CITY OF EMBER - inventive, beautiful and after a slow start, engaging

I can overlook a lot of faults in a film it it merely looks wondrous and CITY OF EMBERS is certainly one of the most wonderfully inventive films I've seen. Based on a children's fantasy novel by Jeane Duprau, the production designer beautifully recreates a self-contained subterranean world in which generations of people have lived after an apocalyptic "disaster" above ground. The look of the City mixes Dickensian London, art-deco design and a general feel of labyrinthine grunginess. The city is powered by a failing generator and a system of crusty old pipes, and the people live in fear that the supplies of tinned goods are running low. Bill Murray's oleaginous mayor tries to keep their spirits up while hoarding canned goods and the fear of the unlit outer regions keeps them from trying to escape.

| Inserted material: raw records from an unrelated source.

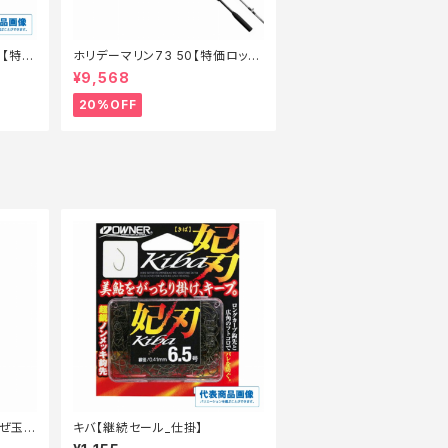
ー【特価
ホリデーマリン73 50【特価ロッ
ド】【20】
¥9,568
20%OFF
はぜ玉
キバ【継続セール_仕掛】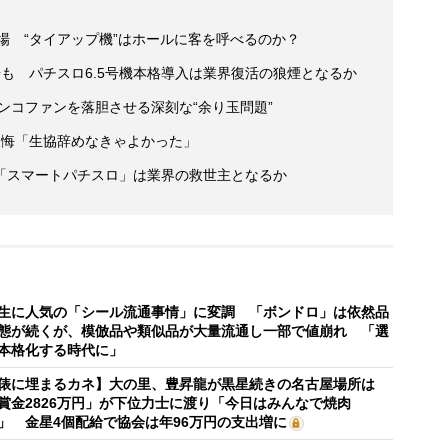
登場 “タイアップ機”はホールに客を呼べるのか？
も パチスロ6.5号機本格導入は業界復活の狼煙となるか
チンコファンを落胆させる深刻な“余り玉問題”
の後悔「生協辞めなきゃよかった」
「スマートパチスロ」は業界の救世主となるか
生に人気の「シール流通事情」に変調 「ボンドロ」は依然品
態が続くが、模倣品や類似品が大量流通し一部で値崩れ 「選
本格化する時代に」
俵に埋まるカネ】大の里、豊昇龍が黒星続きの名古屋場所は
賞金2826万円」が下位力士に渡り「今日はみんなで焼肉
」 金星4個配給で協会は年96万円の支出増に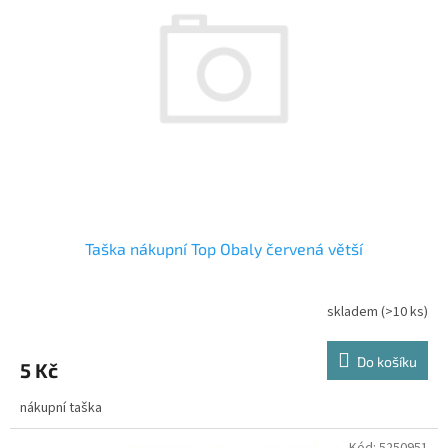
Taška nákupní Top Obaly červená větší
skladem
(>10 ks)
Do košíku
5 Kč
nákupní taška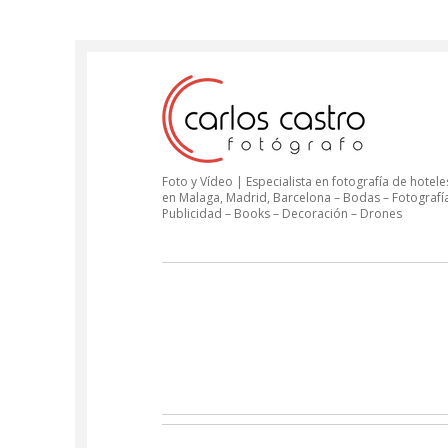
Foto y Vídeo | Especialista en fotografía de hoteles
en Malaga, Madrid, Barcelona – Bodas – Fotografí
Publicidad – Books – Decoración – Drones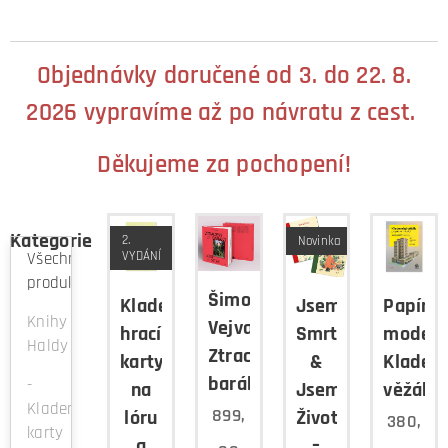
Objednávky doručené od 3. do 22. 8.
2026 vypravíme až po návratu z cest.
Děkujeme za pochopení!
Kategorie
2.
Novinka
VYDÁNÍ
Všechny
produkty
Šimon
Kladenské
Jsem
Papíro
Knihy
Vejvančický:
hrací
Smrt
model
Haldy
Ztracený
karty
&
Kladen
baráky
-
na
Jsem
věžák
Kladenské
899,
lóru
Život
380,
karty
a
–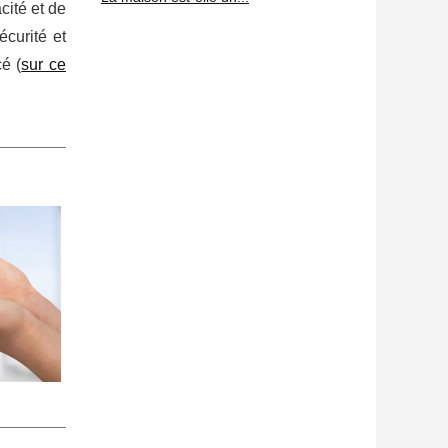
cité et de
écurité et
é (
sur ce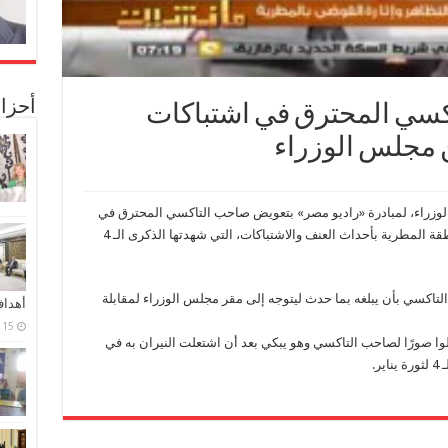
أحزا
سي المحترق في اشتباكات
ن مجلس الوزراء
زراء، لمبادرة «راديو مصر» بتعويض صاحب التاكسي المحترق في
المطرية، بعد أن اشتعلت النيران في سيارته بمنطقة المطرية بأحداث العنف والاشتباكات، التي شهدتها الذكرى الـ 4
اكسي بأن يبلغه بما حدث ليتوجه إلى مقر مجلس الوزراء لمقابلة
أهدا
15 فبراير، 2024
وا صورًا لصاحب التاكسي وهو يبكي بعد أن اشتعلت النيران به في
ر.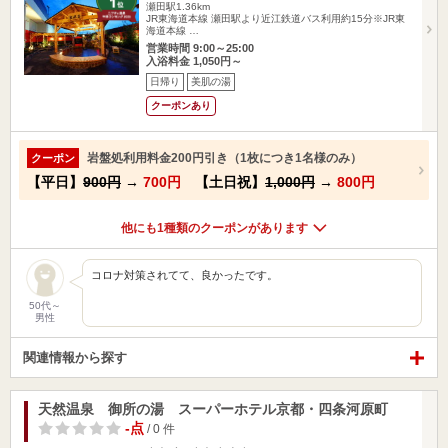
瀬田駅1.36km
JR東海道本線 瀬田駅より近江鉄道バス利用約15分※JR東
海道本線 …
営業時間 9:00～25:00
入浴料金 1,050円～
日帰り
美肌の湯
クーポンあり
岩盤処利用料金200円引き（1枚につき1名様のみ）
クーポン
【平日】
900円
→
700円
【土日祝】
1,000円
→
800円
他にも1種類のクーポンがあります
コロナ対策されてて、良かったです。
50代～
男性
関連情報から探す
天然温泉 御所の湯 スーパーホテル京都・四条河原町
-点
/ 0 件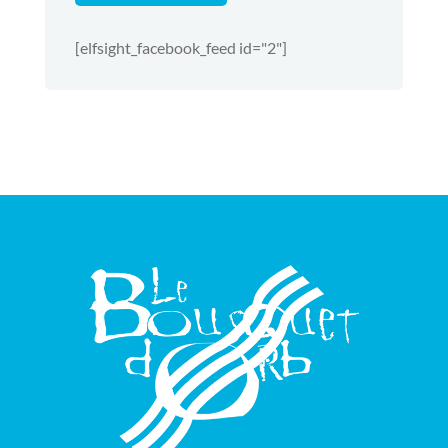
[elfsight_facebook_feed id="2"]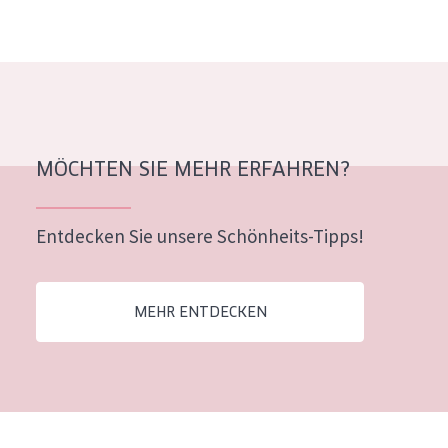
Alter: 35 to 55
Reife Haut
MÖCHTEN SIE MEHR ERFAHREN?
Entdecken Sie unsere Schönheits-Tipps!
MEHR ENTDECKEN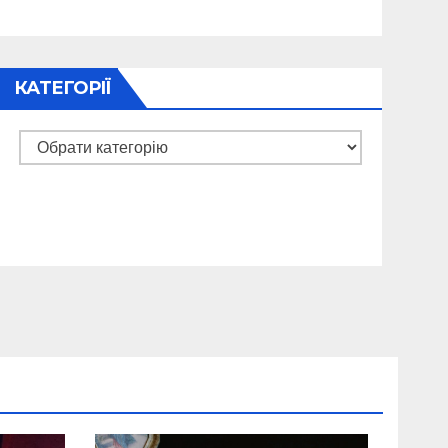
КАТЕГОРІЇ
Категорії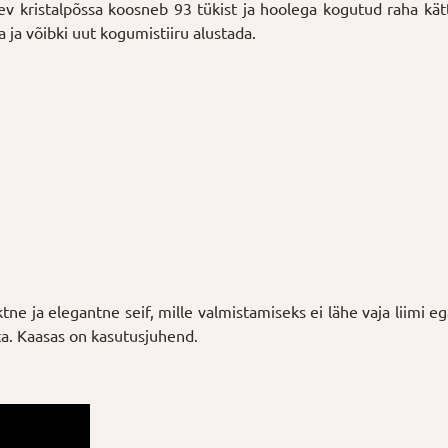
dev kristalpõssa koosneb 93 tükist ja hoolega kogutud raha kä
ta ja võibki uut kogumistiiru alustada.
ktne ja elegantne seif, mille valmistamiseks ei lähe vaja liimi e
õtta. Kaasas on kasutusjuhend.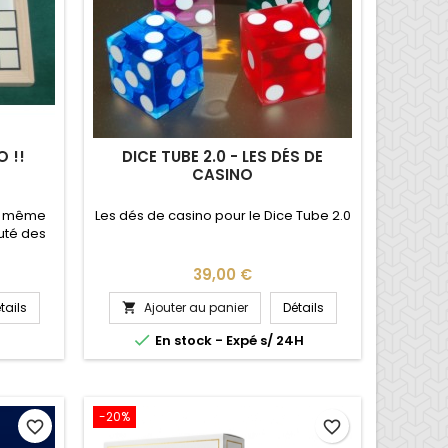
O !!
DICE TUBE 2.0 - LES DÉS DE
CASINO
la même
Les dés de casino pour le Dice Tube 2.0
outé des
Prix
39,00 €
tails
Ajouter au panier
Détails


En stock - Expé s/ 24H
-20%
favorite_border
favorite_border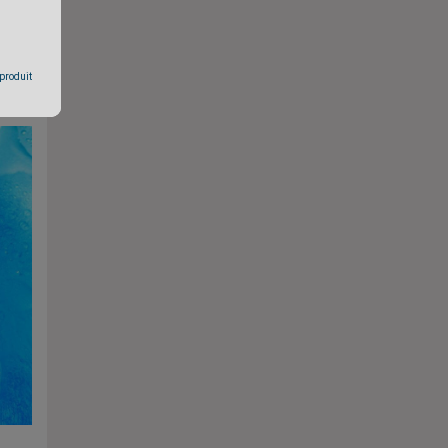
 produit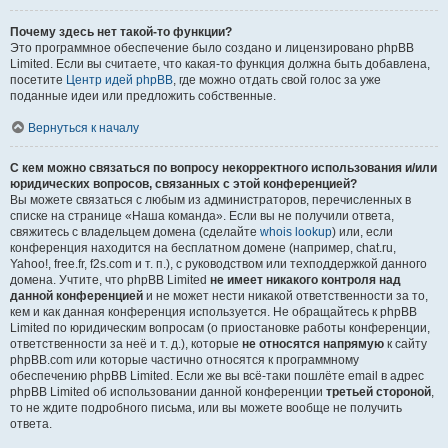
Почему здесь нет такой-то функции?
Это программное обеспечение было создано и лицензировано phpBB
Limited. Если вы считаете, что какая-то функция должна быть добавлена,
посетите
Центр идей phpBB
, где можно отдать свой голос за уже
поданные идеи или предложить собственные.
Вернуться к началу
С кем можно связаться по вопросу некорректного использования и/или
юридических вопросов, связанных с этой конференцией?
Вы можете связаться с любым из администраторов, перечисленных в
списке на странице «Наша команда». Если вы не получили ответа,
свяжитесь с владельцем домена (сделайте
whois lookup
) или, если
конференция находится на бесплатном домене (например, chat.ru,
Yahoo!, free.fr, f2s.com и т. п.), с руководством или техподдержкой данного
домена. Учтите, что phpBB Limited
не имеет никакого контроля над
данной конференцией
и не может нести никакой ответственности за то,
кем и как данная конференция используется. Не обращайтесь к phpBB
Limited по юридическим вопросам (о приостановке работы конференции,
ответственности за неё и т. д.), которые
не относятся напрямую
к сайту
phpBB.com или которые частично относятся к программному
обеспечению phpBB Limited. Если же вы всё-таки пошлёте email в адрес
phpBB Limited об использовании данной конференции
третьей стороной
,
то не ждите подробного письма, или вы можете вообще не получить
ответа.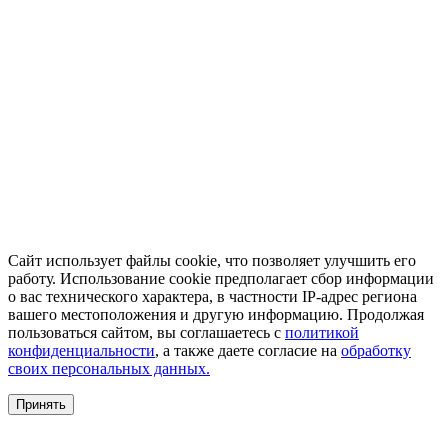
Сайт использует файлы cookie, что позволяет улучшить его
работу. Использование cookie предполагает сбор информации
о вас технического характера, в частности IP-адрес региона
вашего местоположения и другую информацию. Продолжая
пользоваться сайтом, вы соглашаетесь с
политикой
конфиденциальности
, а также даете согласие на
обработку
своих персональных данных.
Принять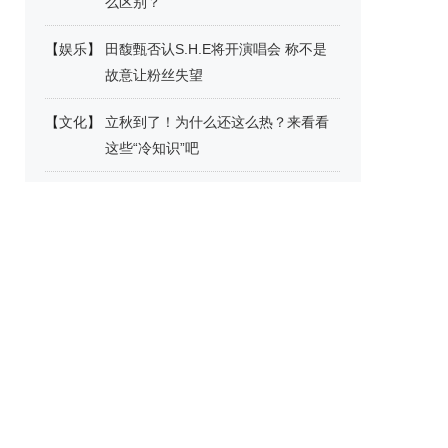
么区别？
【
娱乐
】
田馥甄否认S.H.E将开演唱会 称不是
故意让粉丝失望
【
文化
】
立秋到了！为什么还这么热？来看看
这些“冷知识”吧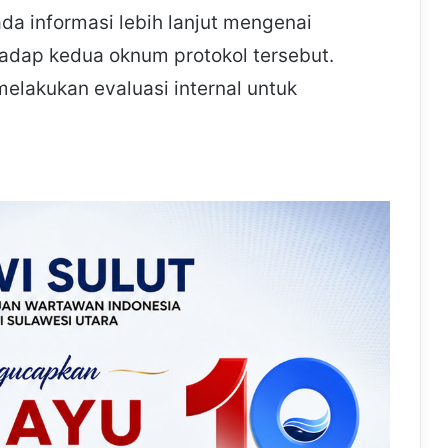
ada informasi lebih lanjut mengenai
hadap kedua oknum protokol tersebut.
elakukan evaluasi internal untuk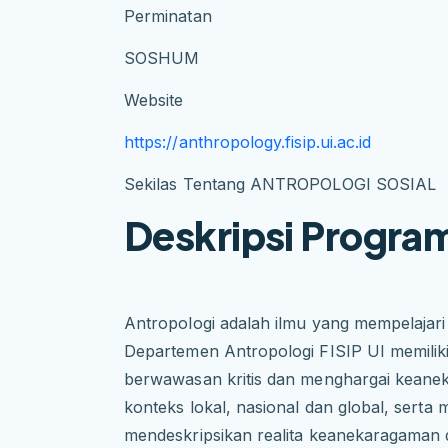
Perminatan
SOSHUM
Website
https://anthropology.fisip.ui.ac.id
Sekilas Tentang ANTROPOLOGI SOSIAL
Deskripsi Program
Antropologi adalah ilmu yang mempelajari
Departemen Antropologi FISIP UI memilik
berwawasan kritis dan menghargai keanek
konteks lokal, nasional dan global, serta
mendeskripsikan realita keanekaragaman da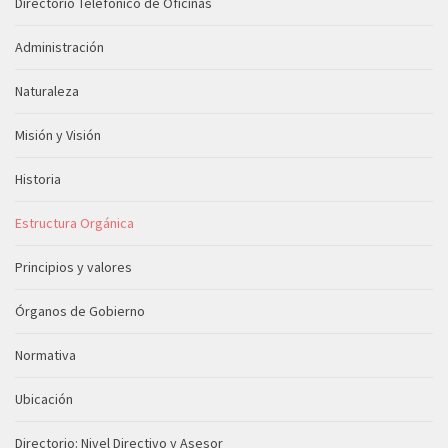
Directorio Telefónico de Oficinas
Administración
Naturaleza
Misión y Visión
Historia
Estructura Orgánica
Principios y valores
Órganos de Gobierno
Normativa
Ubicación
Directorio: Nivel Directivo y Asesor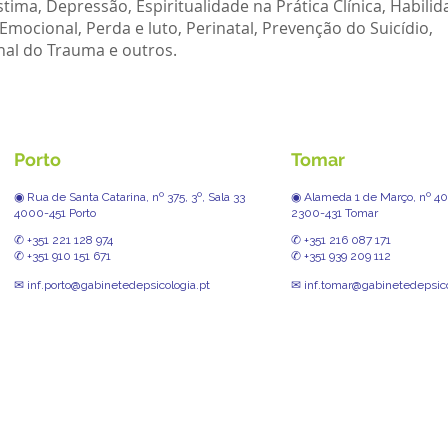
ma, Depressão, Espiritualidade na Prática Clínica, Habilid
Emocional, Perda e luto, Perinatal, Prevenção do Suicídio,
al do Trauma e outros.
Porto
Tomar
◉ Rua de Santa Catarina, nº 375, 3º, Sala 33
◉ Alameda 1 de Março, nº 40,
4000-451 Porto
2300-431 Tomar
✆ +351 221 128 974
✆ +351 216 087 171
✆ +351 910 151 671
✆ +351 939 209 112
✉ inf.porto@gabinetedepsicologia.pt
✉ inf.tomar@gabinetedepsico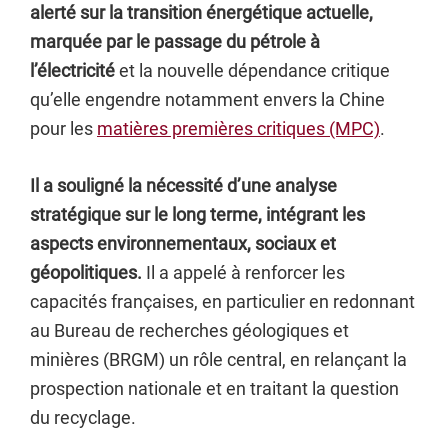
alerté sur la transition énergétique actuelle,
marquée par le passage du pétrole à
l’électricité
et la nouvelle dépendance critique
qu’elle engendre notamment envers la Chine
pour les
matières premières critiques (MPC)
.
Il a souligné la nécessité d’une analyse
stratégique sur le long terme, intégrant les
aspects environnementaux, sociaux et
géopolitiques.
Il a appelé à renforcer les
capacités françaises, en particulier en redonnant
au Bureau de recherches géologiques et
minières (BRGM) un rôle central, en relançant la
prospection nationale et en traitant la question
du recyclage.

If the movie starts off slow, it's because Gil Kenan (who directed the brilliant animated kids flick MONSTER HOUSE) takes time to establish how the city works and the mythos of the Builders. I suspect that audience's less keen on simply mopping up the atmosphere of an elaborate set will start to wriggle. But once the plot gets going CITY OF EMBER works well as a standard children's adventure movie. Saoirse Ronan (ATONEMENT) plays a standard-issue cinema Plucky Teenager, who inherits a scrambled version of the exit plans, and pieces them together with another similarly enterprising teen played by Harry Treadaway (BROTHERS OF THE HEAD).

Admittedly, the final scenes play a little like INDIANA JONES and the discovery of above-ground - which is never really in doubt - is a bit of anti-climax after the visual richness of the City. Still, for all that, this movie is a perfectly enjoyable fantasy adventure with better design and acting than most. How many kids films throw in actors of such quality as Martin Landau, Tim Robbins and Marianne Jean-Baptiste, like so much confetti?

CITY OF EMBER is on release in the UK and US. It goes on release in Iceland and Portugal on October 23rd, in Russia on October 30th, in Argentina on November 20th, in Singapore on November 27th, in France and the Netherlands on December 17th, in Belgium on December 24th, in Australia on January 1st and in New Zealand on January 22nd.